Your objective:
For the data below, give again exactly the lines from the one containing "zwanzig Cent pro Quadratmeter." through the one containing "Grasrollen müssen mühevoll", both ends included, and no others.

===== Entries shown =====

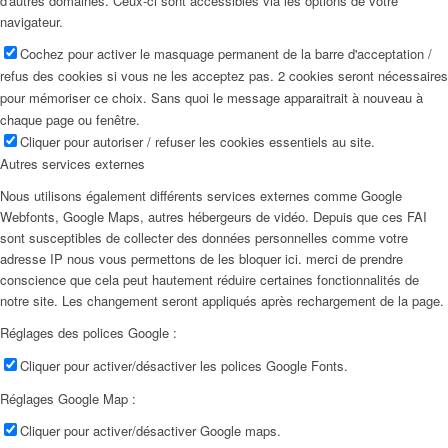
d'autres domaines. Ceux-ci sont accessibles via les options de votre
navigateur.
Cochez pour activer le masquage permanent de la barre d'acceptation /
refus des cookies si vous ne les acceptez pas. 2 cookies seront nécessaires
pour mémoriser ce choix. Sans quoi le message apparaitrait à nouveau à
chaque page ou fenêtre.
Cliquer pour autoriser / refuser les cookies essentiels au site.
Autres services externes
Nous utilisons également différents services externes comme Google
Webfonts, Google Maps, autres hébergeurs de vidéo. Depuis que ces FAI
sont susceptibles de collecter des données personnelles comme votre
adresse IP nous vous permettons de les bloquer ici. merci de prendre
conscience que cela peut hautement réduire certaines fonctionnalités de
notre site. Les changement seront appliqués après rechargement de la page.
Réglages des polices Google :
Cliquer pour activer/désactiver les polices Google Fonts.
Réglages Google Map :
Cliquer pour activer/désactiver Google maps.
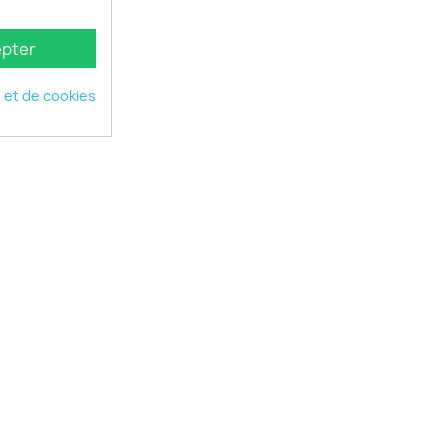
pter
é et de cookies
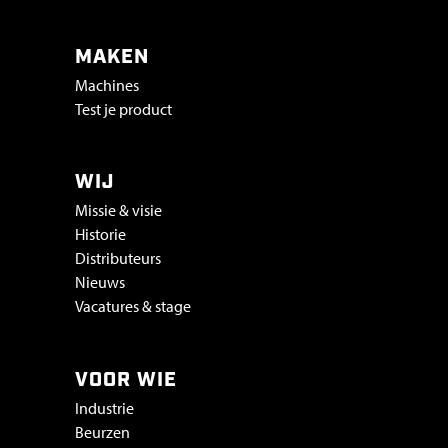
MAKEN
Machines
Test je product
WIJ
Missie & visie
Historie
Distributeurs
Nieuws
Vacatures & stage
VOOR WIE
Industrie
Beurzen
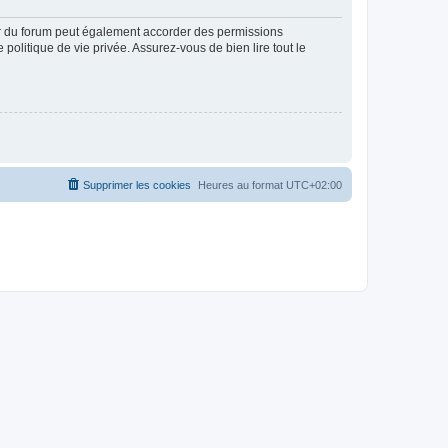
ur du forum peut également accorder des permissions
politique de vie privée. Assurez-vous de bien lire tout le
Supprimer les cookies
Heures au format
UTC+02:00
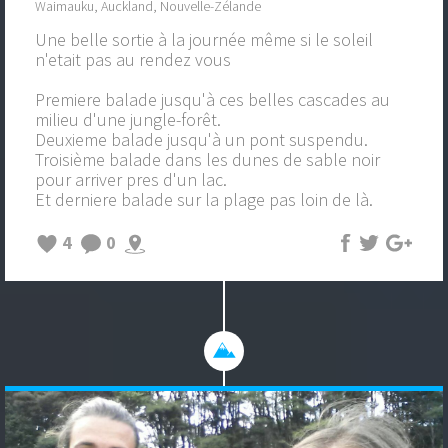
Waimauku, Auckland, Nouvelle-Zélande
Une belle sortie à la journée même si le soleil
n'etait pas au rendez vous
Premiere balade jusqu'à ces belles cascades au
milieu d'une jungle-forêt.
Deuxieme balade jusqu'à un pont suspendu.
Troisième balade dans les dunes de sable noir
pour arriver pres d'un lac.
Et derniere balade sur la plage pas loin de là.
4
0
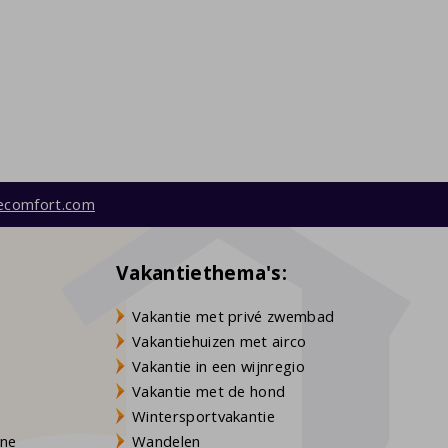
ecomfort.com
Vakantiethema's:
Vakantie met privé zwembad
Vakantiehuizen met airco
Vakantie in een wijnregio
Vakantie met de hond
Wintersportvakantie
gne
Wandelen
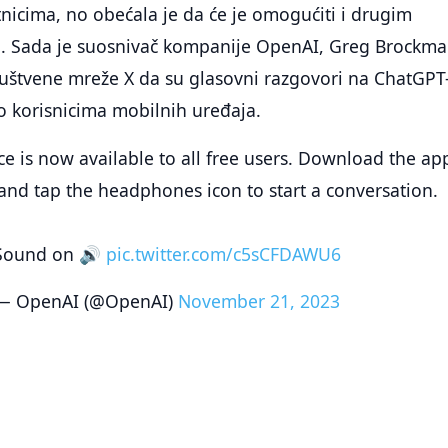
tnicima, no obećala je da će je omogućiti i drugim
. Sada je suosnivač kompanije OpenAI, Greg Brockma
uštvene mreže X da su glasovni razgovori na ChatGPT
o korisnicima mobilnih uređaja.
e is now available to all free users. Download the ap
nd tap the headphones icon to start a conversation.
Sound on 🔊
pic.twitter.com/c5sCFDAWU6
— OpenAI (@OpenAI)
November 21, 2023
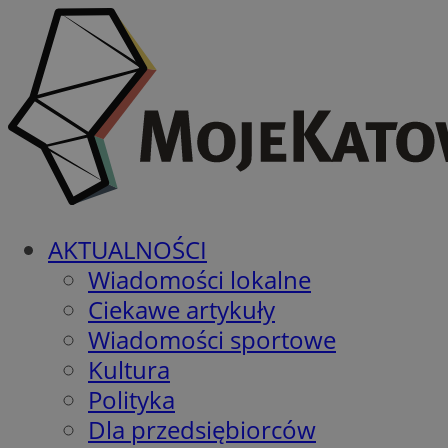
AKTUALNOŚCI
Wiadomości lokalne
Ciekawe artykuły
Wiadomości sportowe
Kultura
Polityka
Dla przedsiębiorców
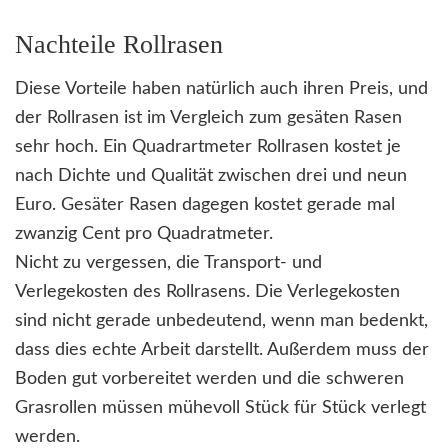
Nachteile Rollrasen
Diese Vorteile haben natürlich auch ihren Preis, und
der Rollrasen ist im Vergleich zum gesäten Rasen
sehr hoch. Ein Quadrartmeter Rollrasen kostet je
nach Dichte und Qualität zwischen drei und neun
Euro. Gesäter Rasen dagegen kostet gerade mal
zwanzig Cent pro Quadratmeter.
Nicht zu vergessen, die Transport- und
Verlegekosten des Rollrasens. Die Verlegekosten
sind nicht gerade unbedeutend, wenn man bedenkt,
dass dies echte Arbeit darstellt. Außerdem muss der
Boden gut vorbereitet werden und die schweren
Grasrollen müssen mühevoll Stück für Stück verlegt
werden.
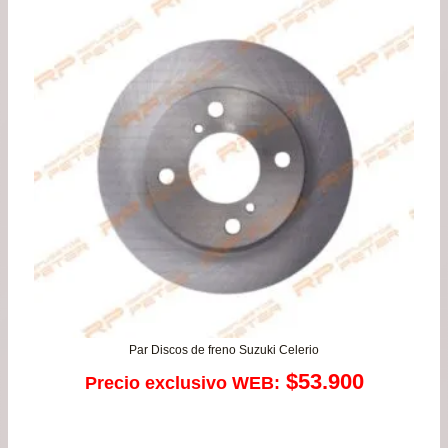
de
$74
has
$93
Par Discos de freno Suzuki Celerio
$
53.900
Precio exclusivo WEB:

=====

Response to the task:
zwanzig Cent pro Quadratmeter.
Nicht zu vergessen, die Transport- und
Verlegekosten des Rollrasens. Die Verlegekosten
sind nicht gerade unbedeutend, wenn man bedenkt,
dass dies echte Arbeit darstellt. Außerdem muss der
Boden gut vorbereitet werden und die schweren
Grasrollen müssen mühevoll Stück für Stück verlegt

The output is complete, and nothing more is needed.